Tools: the agent's interface to the layer
Design the two tools that expose the semantic layer to Claude — a catalog and a query — with schemas the model can use reliably.
Claude interacts with the world through tools — functions you describe with a name, a description, and a JSON schema for inputs. The model decides when to call them and with what arguments; your code runs them. For our agent, two tools are enough.
Tool 1 — list_metrics (the catalog)
So the model knows what it can ask for, expose the catalog: every metric and dimension with a label and description. The model calls this when it's unsure of a name.
{
"name": "list_metrics",
"description": "List every metric and dimension the semantic layer can answer, "
"with labels and descriptions. Call this if unsure of a name.",
"input_schema": {"type": "object", "properties": {}, "additionalProperties": False},
}Tool 2 — query_metrics (the workhorse)
This maps one-to-one onto the semantic layer's query(): metric names, dimension names, optional time grain, filters, ordering, and limit. The description teaches the model how to use it well — with examples and the hard rule that it must not invent names.
{
"name": "query_metrics",
"description": "Query governed metrics. Choose metric and dimension NAMES from the "
"catalog; the semantic layer compiles the SQL. Never invent names. "
"e.g. revenue by product_category; aov by channel; revenue with "

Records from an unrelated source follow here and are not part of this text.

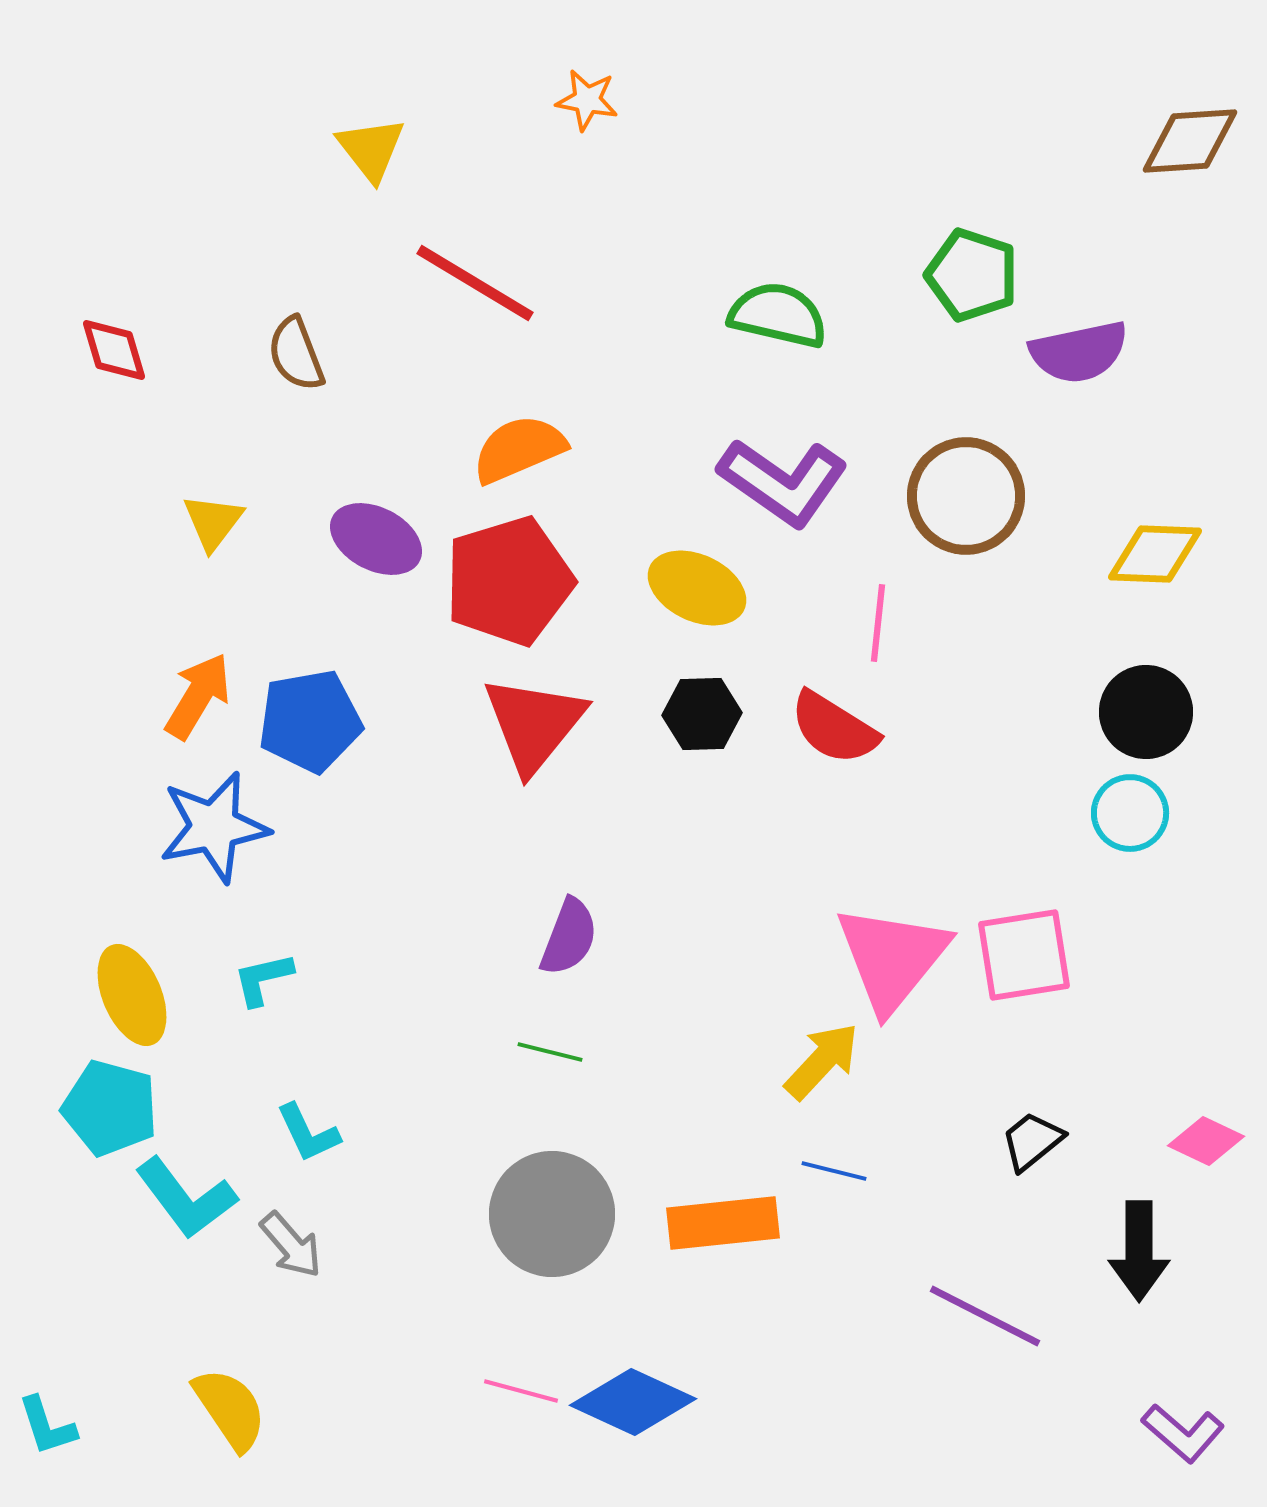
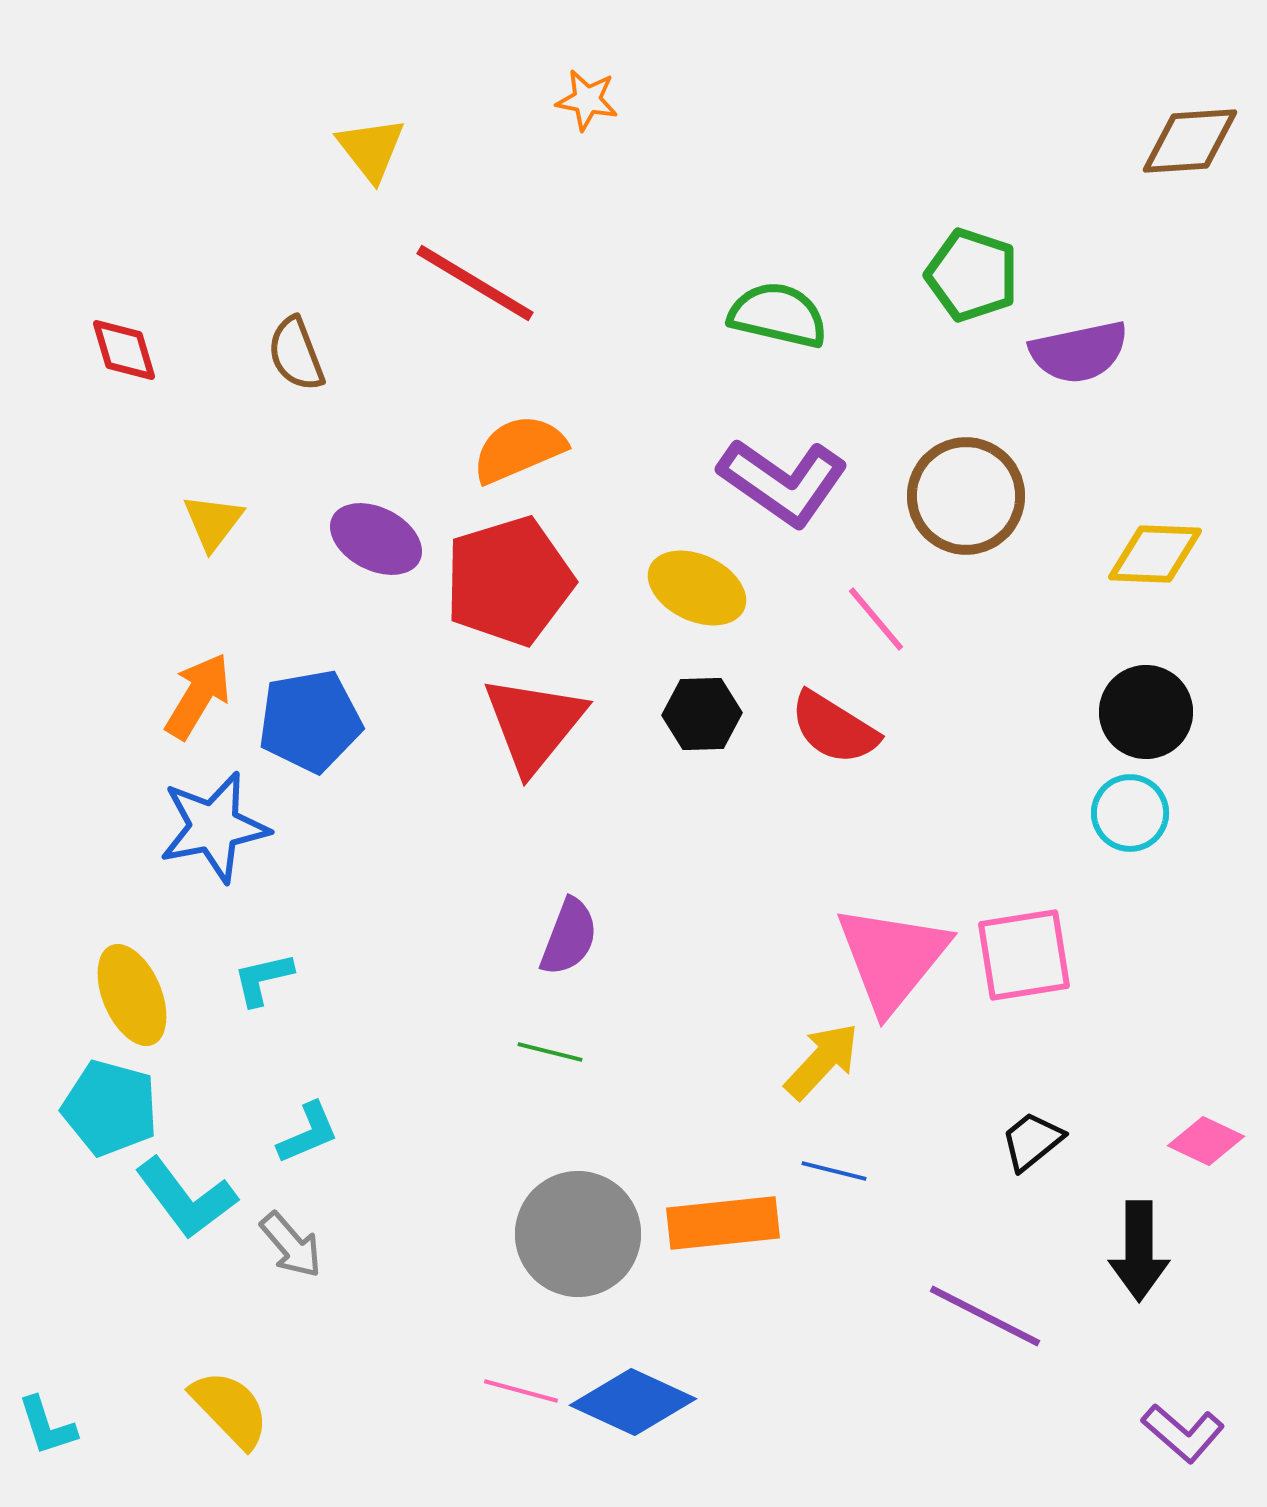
red diamond at (114, 350): moved 10 px right
pink line at (878, 623): moved 2 px left, 4 px up; rotated 46 degrees counterclockwise
cyan L-shape at (308, 1133): rotated 88 degrees counterclockwise
gray circle at (552, 1214): moved 26 px right, 20 px down
yellow semicircle at (230, 1409): rotated 10 degrees counterclockwise
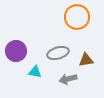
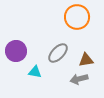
gray ellipse: rotated 30 degrees counterclockwise
gray arrow: moved 11 px right
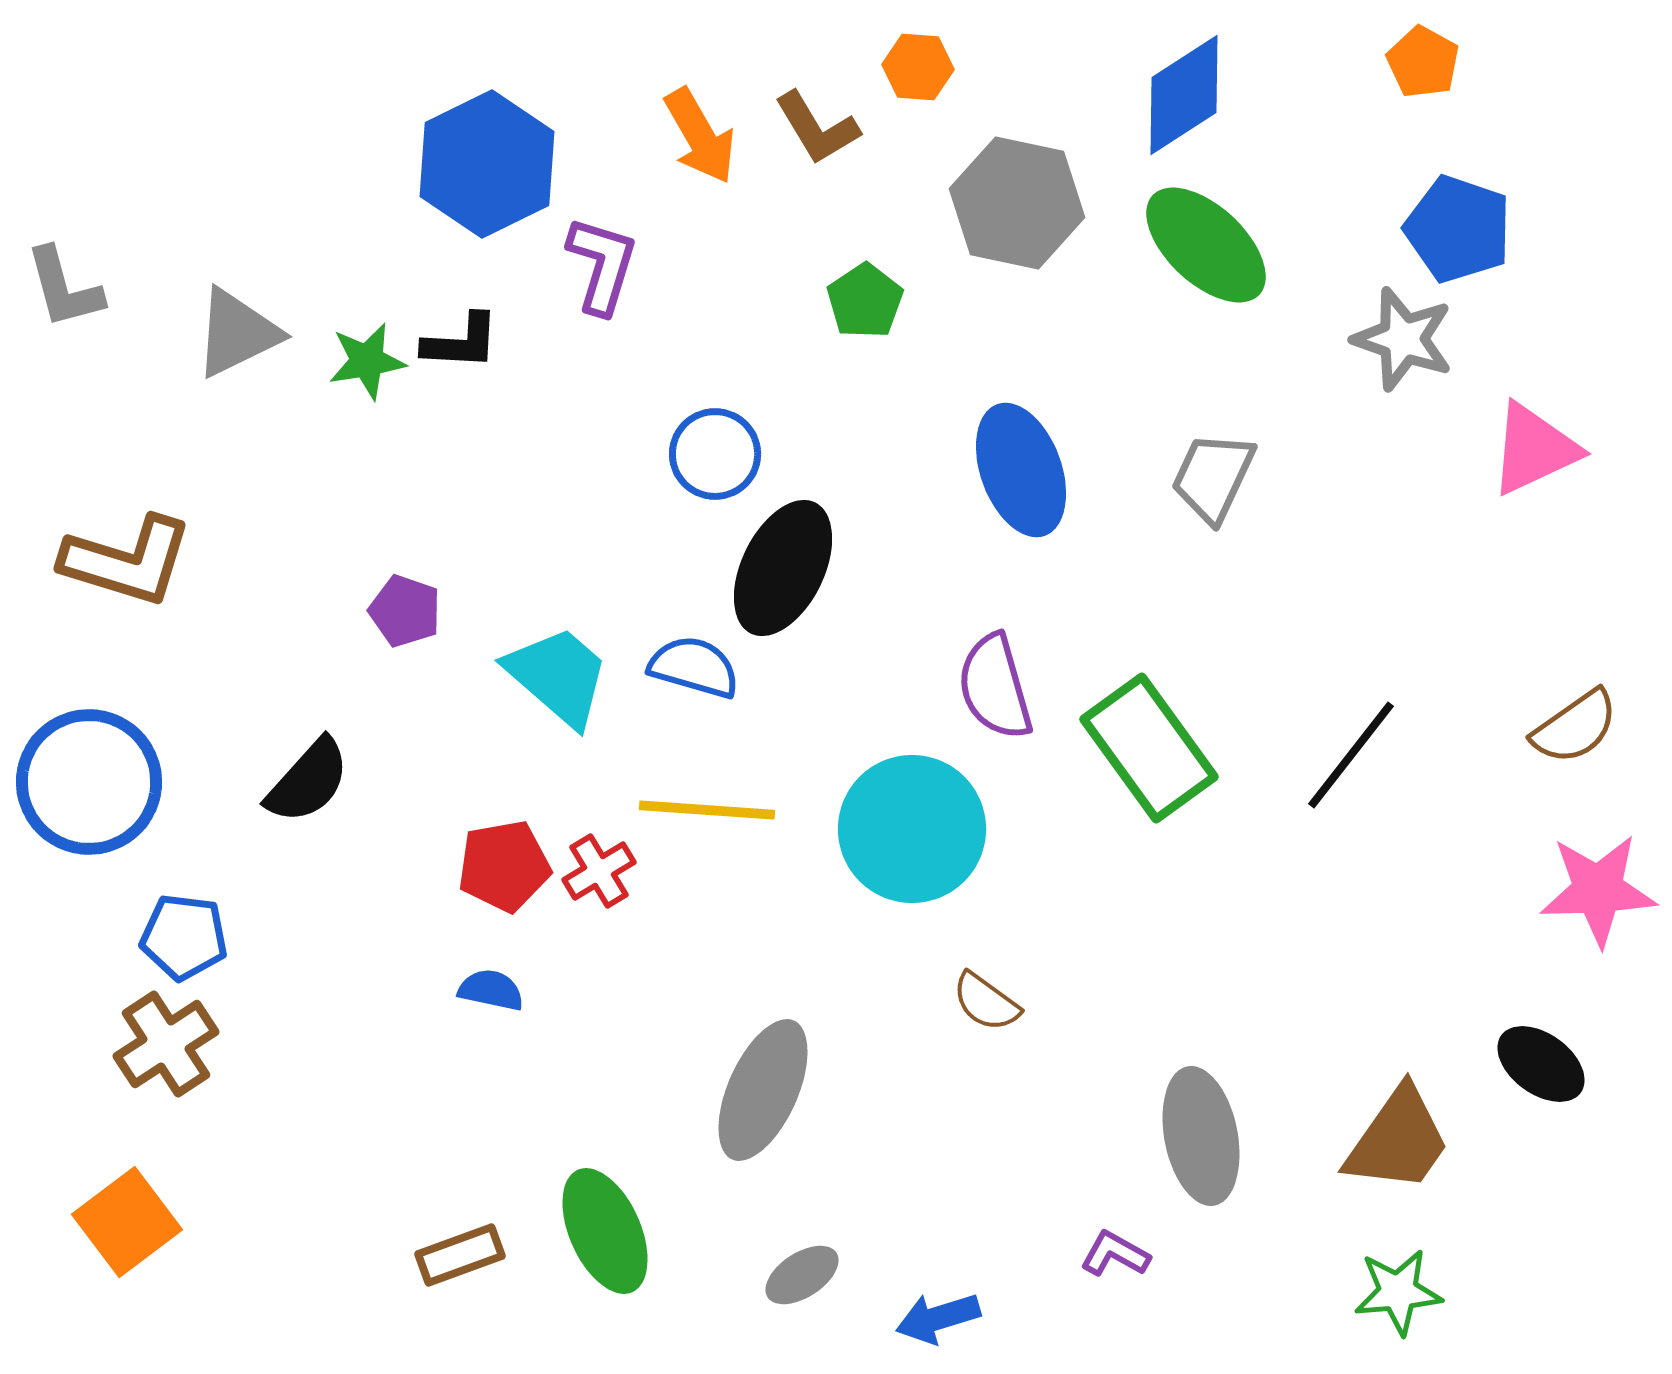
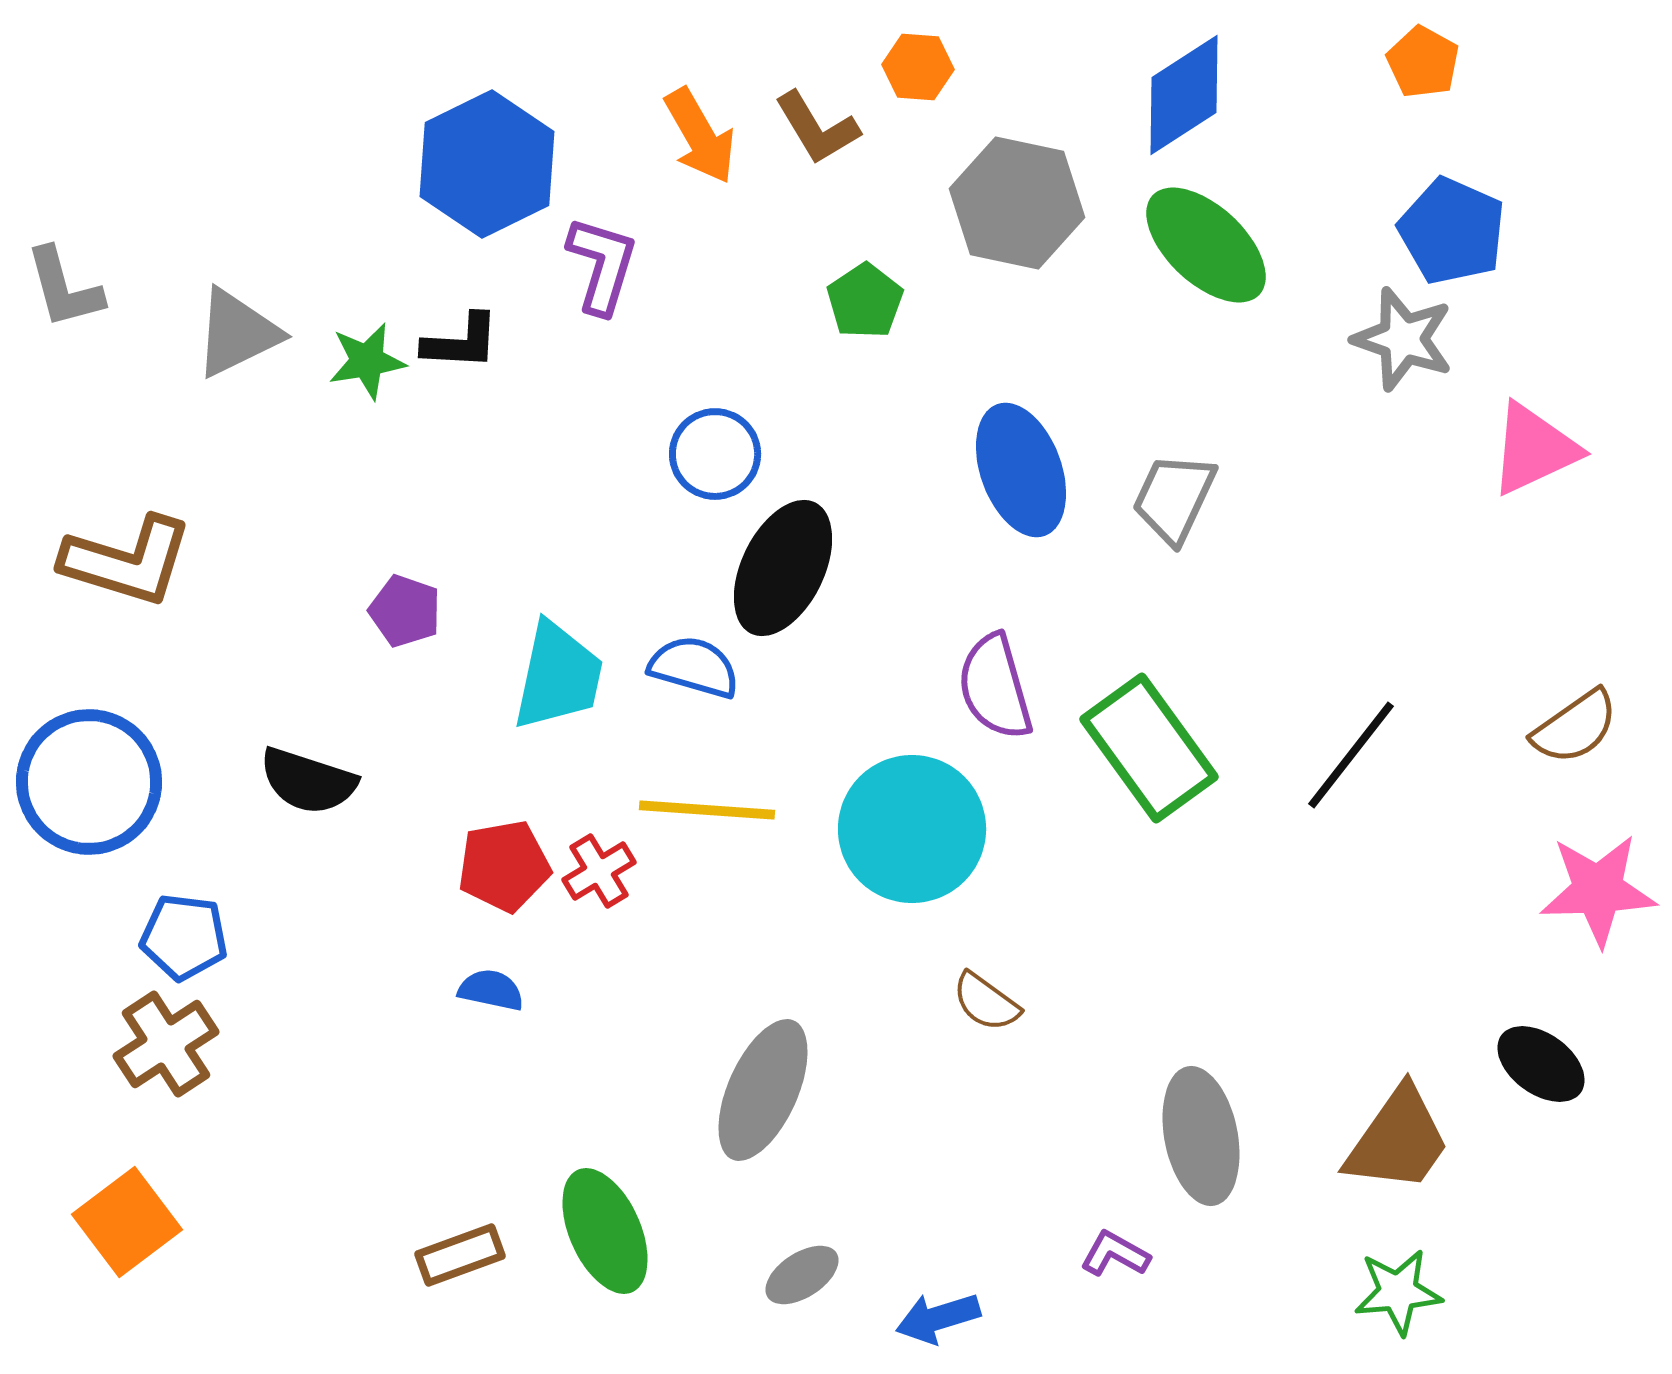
blue pentagon at (1458, 229): moved 6 px left, 2 px down; rotated 5 degrees clockwise
gray trapezoid at (1213, 477): moved 39 px left, 21 px down
cyan trapezoid at (558, 676): rotated 61 degrees clockwise
black semicircle at (308, 781): rotated 66 degrees clockwise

"time_grain=month; cac by channel.",
"input_schema": {
"type": "object",
"properties": {
"metrics": {"type": "array", "items": {"type": "string"}},
"dimensions": {"type": "array", "items": {"type": "string"}},
"time_grain": {"type": "string", "enum": ["day","week","month","quarter","year"]},
"filters": {"type": "array", "items": {"type": "object", ...}},
"order_by": {"type": "string"},
"limit": {"type": "integer"},
},
"required": ["metrics"],
},
}The model relies on the description to decide when and how to call a tool. Being prescriptive — "choose names from the catalog," "never invent names," plus concrete examples — measurably improves how reliably it uses the tool. Vague descriptions produce vague behavior.
Notice the tools return structured JSON and accept structured input. The model handles the fuzzy human side; the tool boundary is crisp and typed. That boundary is what keeps the system reliable.